July 19, 2008 (the date of publication in Russian)

Anatoly Grigorenko

THE SUPREME RADA'S SOB STORY

The Ukrainian establishment is growing into a role of a disabled

A MAD TEA PARTY IN MARCH HARE'S HOUSE

The independent Ukraine displays a phenomenon, hardly understandable for the Western European tradition: the more democracy it acquires, the weaker is the legal order. The situation of last summer, when President Victor Yushchenko's attempt to dissolve the parliament resulted in a complete paralysis of all the institutions, including the Supreme Court, the Central Election Committee and the Army Staff, was supposed to teach a good lesson. The compromise of the Party of Regions that voluntarily agreed for snap elections of the Supreme Rada, was supposed to return the situation into the legal framework. However, the same pattern was reproduced in the country a year later.

Unlike the episode last year's situation, the present crisis emerged developed without any intervention from outside. The political balance went topsy-turvy when two MPs, Igor Rybakov and Yury But, decided to withdraw from the feeble democratic coalition which lost the majority, while the opposition acquired the opportunity to sabotage the government. This opportunity was used at once, as the Party of Regions could not forgive the humiliation of its chair, Victor Yanukovich, in last September when the unexpectedly weak performance of his party in the snap elections he was supposed to repeatedly win, forced him to concede the post of Prime Minister to Yulia Timoshenko. The rest was predictable: the attempt to raise the issue of non-confidence to the government was followed with a "siege" of the tribune by Mrs. Timoshenko's faction, and an efficient collapse of the legislative process.

What was happening during the next six weeks in the Rada, was compared by observers to "Santa Barbara" soap opera. However, the TV serial at least followed certain logic of composition. Meanwhile, the events in the Supreme Rada exceeded not only expediency but common reason. One could hardly recall a single example from the history of European parliamentary tradition in which the Prime Minister's party voluntarily ceases the legislative process for a month; when the parliament's speaker opens the assembly to close it two minutes; when an hour afterwards, the leaders of factions, convened by the same speaker, return to the same hall and recite their accounts, addressing empty chairs. The last scene resembles not "Santa Barbara" movie but rather the mad tea party in March Hare's house in "Alice in Wonderland".

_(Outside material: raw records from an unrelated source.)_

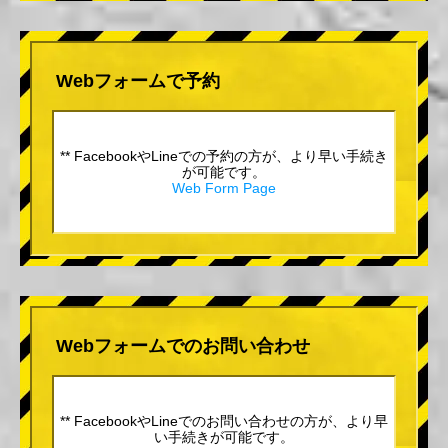
Webフォームで予約
** FacebookやLineでの予約の方が、より早い手続き
が可能です。
Web Form Page
Webフォームでのお問い合わせ
** FacebookやLineでのお問い合わせの方が、より早
い手続きが可能です。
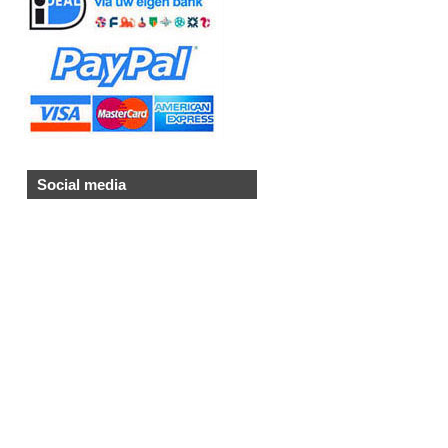
Social media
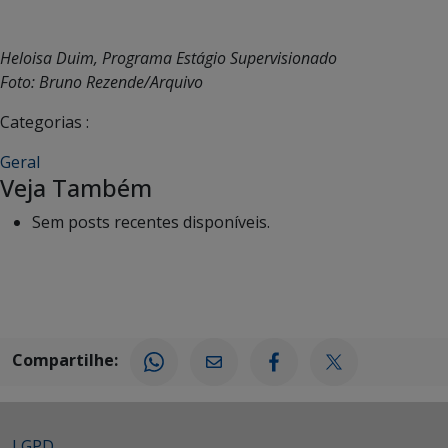
Heloisa Duim, Programa Estágio Supervisionado
Foto: Bruno Rezende/Arquivo
Categorias :
Geral
Veja Também
Sem posts recentes disponíveis.
Compartilhe:
LGPD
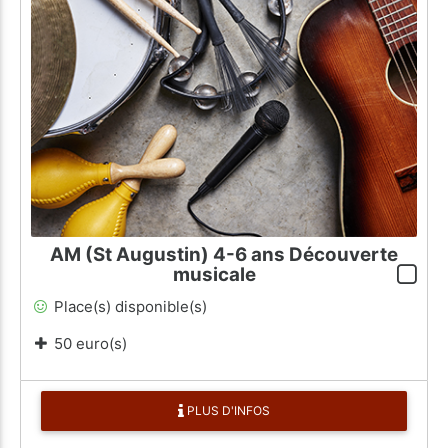
AM (St Augustin) 4-6 ans Découverte
musicale
Place(s) disponible(s)
50 euro(s)
PLUS D'INFOS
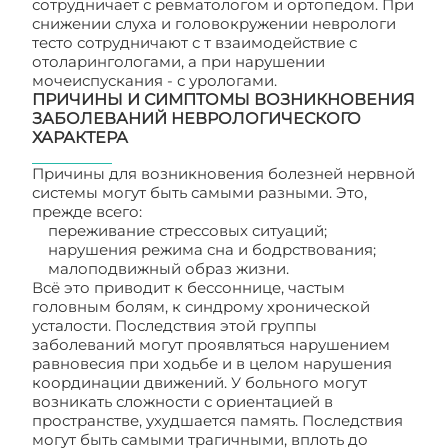
сотрудничает с ревматологом и ортопедом. При
снижении слуха и головокружении неврологи
тесто сотрудничают с т взаимодействие с
отоларингологами, а при нарушении
мочеиспускания - с урологами.
ПРИЧИНЫ И СИМПТОМЫ ВОЗНИКНОВЕНИЯ
ЗАБОЛЕВАНИЙ НЕВРОЛОГИЧЕСКОГО
ХАРАКТЕРА
Причины для возникновения болезней нервной
системы могут быть самыми разными. Это,
прежде всего:
переживание стрессовых ситуаций;
нарушения режима сна и бодрствования;
малоподвижный образ жизни.
Всё это приводит к бессоннице, частым
головным болям, к синдрому хронической
усталости. Последствия этой группы
заболеваний могут проявляться нарушением
равновесия при ходьбе и в целом нарушения
координации движений. У больного могут
возникать сложности с ориентацией в
пространстве, ухудшается память. Последствия
могут быть самыми трагичными, вплоть до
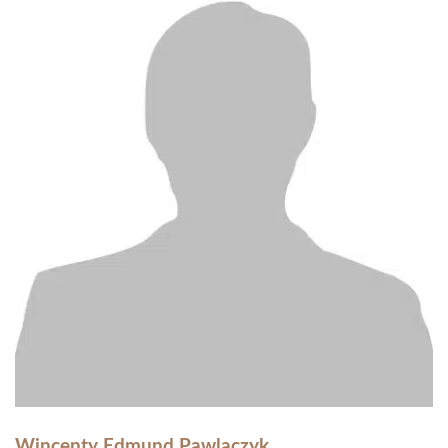
Wincenty Edmund Pawlaczyk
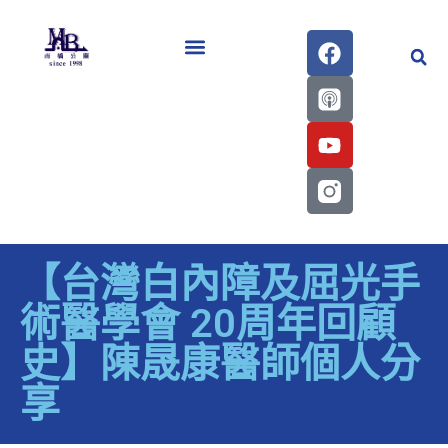
醫學會史專刊區
【台灣白內障及屈光手
術醫學會 20周年回顧
史】陳晟康醫師個人分
享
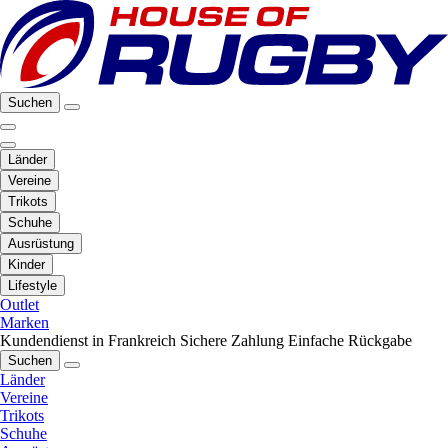
Suchen
Länder
Vereine
Trikots
Schuhe
Ausrüstung
Kinder
Lifestyle
Outlet
Marken
Kundendienst in Frankreich
Sichere Zahlung
Einfache Rückgabe
Suchen
Länder
Vereine
Trikots
Schuhe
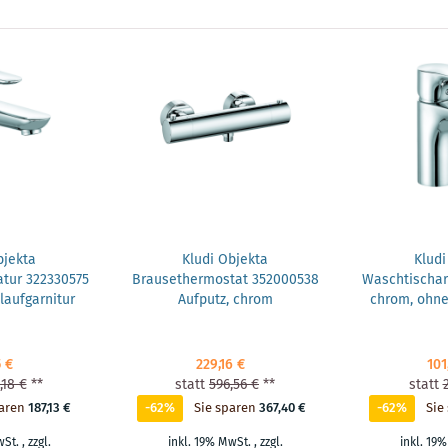
bjekta
Kludi Objekta
Kludi
tur 322330575
Brausethermostat 352000538
Waschtischar
laufgarnitur
Aufputz, chrom
chrom, ohne
5 €
229,16 €
101
,18 €
**
statt
596,56 €
**
statt
aren
187,13 €
-62%
Sie sparen
367,40 €
-62%
Sie
wSt.
,
zzgl.
inkl. 19% MwSt.
,
zzgl.
inkl. 19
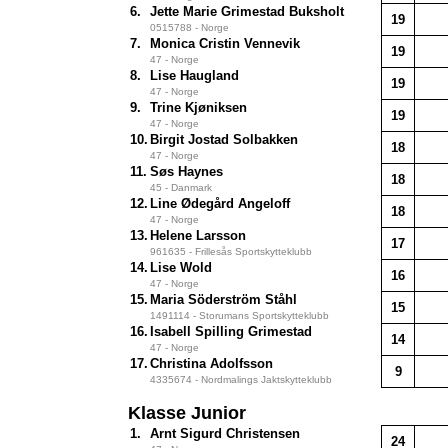
6.
Jette Marie Grimestad Buksholt
19
0515788 - Norge
7.
Monica Cristin Vennevik
19
47 - Norge
8.
Lise Haugland
19
47 - Norge
9.
Trine Kjøniksen
19
47 - Norge
10.
Birgit Jostad Solbakken
18
47 - Norge
11.
Søs Haynes
18
45 - Danmark
12.
Line Ødegård Angeloff
18
47 - Norge
13.
Helene Larsson
17
961635 - Frillesås Sportskytteklubb
14.
Lise Wold
16
47 - Norge
15.
Maria Söderström Ståhl
15
1491114 - Storumans Sportskytteklubb
16.
Isabell Spilling Grimestad
14
47 - Norge
17.
Christina Adolfsson
9
4335674 - Nordmalings Jaktskytteklubb
Klasse Junior
1.
Arnt Sigurd Christensen
24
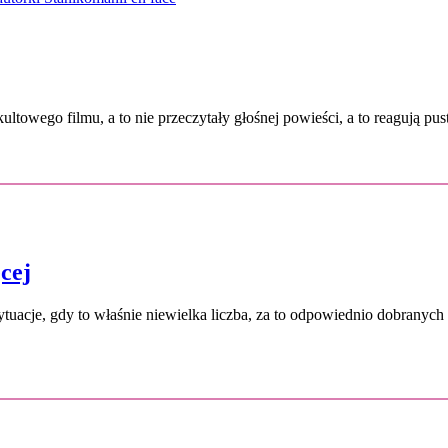
 kultowego filmu, a to nie przeczytały głośnej powieści, a to reaguj
cej
 sytuacje, gdy to właśnie niewielka liczba, za to odpowiednio dobran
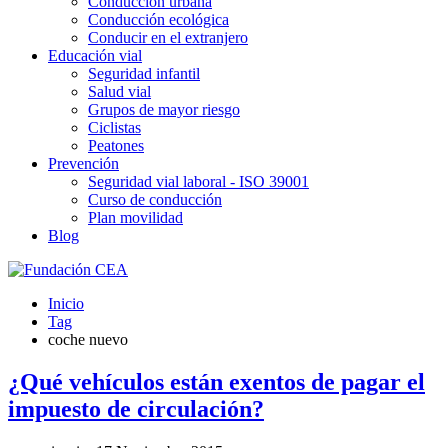
Conducción urbana
Conducción ecológica
Conducir en el extranjero
Educación vial
Seguridad infantil
Salud vial
Grupos de mayor riesgo
Ciclistas
Peatones
Prevención
Seguridad vial laboral - ISO 39001
Curso de conducción
Plan movilidad
Blog
Inicio
Tag
coche nuevo
¿Qué vehículos están exentos de pagar el
impuesto de circulación?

The grotesque impression is augmented with the serious expression of the faces of legislators who sincerely believe in compassion and trust from the electorate – which, in fact, is pretty bored with the political circus. President Victor Yushchenko, who realizes that one more snap election will doom his own party, decides to reanimate the issue of the attempt of poisoning he allegedly underwent at a party with caviar, cognac and sushi shortly before the triumph of the "orange revolution" three and a half years ago. He also uses the opportunity of the Independence Day to raise the national flag over the mount of Goverla on the West Carpathian range, and to launch criminal persecution against the flock of students who pulled down the earlier established national symbol at the same place. Instead of compassion, the two initiatives are followed with laughter. Even Yushchenko's own associates, instead of following the leader under the national banner, are calmly dividing the party into smaller parts, preparing to line up behind Victor Baloga, head of the President's Secretariat.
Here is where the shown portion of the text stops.